Banxico, as the central bank is now known, is now expected to implement two consecutive 75 basis point rate hikes in September and November, and then a 50 basis point increase in December, economists Carlos Capistrán and Christian González Rojas wrote on Sunday. in a BofA report after an investor trip to Mexico.
Banxico’s board is meeting this week and all economists surveyed by Bloomberg expect the bank to announce a 75 basis point hike on September 29, taking the rate to 9.25%.
“Our main conclusion is that Mexico continues to prioritize stability over growth,” Capistrán and González Rojas wrote. “On monetary policy, this means that it is very likely that Banxico will continue to raise its rate along with the US.”

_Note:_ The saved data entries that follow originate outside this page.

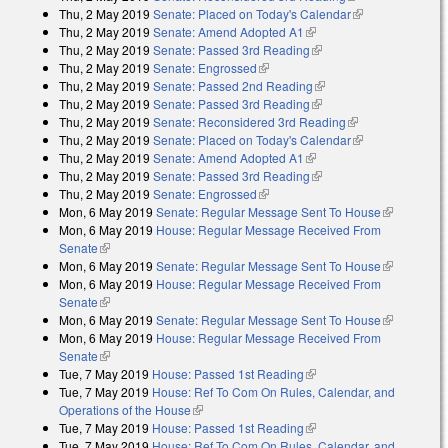
Thu, 2 May 2019
Senate: Placed on Today's Calendar
external)
(link is
Thu, 2 May 2019
Senate: Amend Adopted A1
(link is external)
external)
Thu, 2 May 2019
Senate: Passed 3rd Reading
(link is external)
Thu, 2 May 2019
Senate: Engrossed
(link is external)
Thu, 2 May 2019
Senate: Passed 2nd Reading
(link is external)
Thu, 2 May 2019
Senate: Passed 3rd Reading
(link is external)
Thu, 2 May 2019
Senate: Reconsidered 3rd Reading
(link is
Thu, 2 May 2019
Senate: Placed on Today's Calendar
external)
(link is
Thu, 2 May 2019
Senate: Amend Adopted A1
(link is external)
external)
Thu, 2 May 2019
Senate: Passed 3rd Reading
(link is external)
Thu, 2 May 2019
Senate: Engrossed
(link is external)
Mon, 6 May 2019
Senate: Regular Message Sent To House
(link is
Mon, 6 May 2019
House: Regular Message Received From
external)
Senate
(link is external)
Mon, 6 May 2019
Senate: Regular Message Sent To House
(link is
Mon, 6 May 2019
House: Regular Message Received From
external)
Senate
(link is external)
Mon, 6 May 2019
Senate: Regular Message Sent To House
(link is
Mon, 6 May 2019
House: Regular Message Received From
external)
Senate
(link is external)
Tue, 7 May 2019
House: Passed 1st Reading
(link is external)
Tue, 7 May 2019
House: Ref To Com On Rules, Calendar, and
Operations of the House
(link is external)
Tue, 7 May 2019
House: Passed 1st Reading
(link is external)
Tue, 7 May 2019
House: Ref To Com On Rules, Calendar, and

Staying in line with the Fed would also prevent the peso from depreciating, further amplifying external price shocks, the BofA economists wrote. The peso is likely to continue to outperform many currencies around the world, they said.
The priority of Mexico’s Ministry of Finance and Public Credit is to keep a tight primary balance and debt-to-GDP ratio under control, while continuing to support national oil producer Pemex with more capitalizations if necessary, according to experts. from BofA.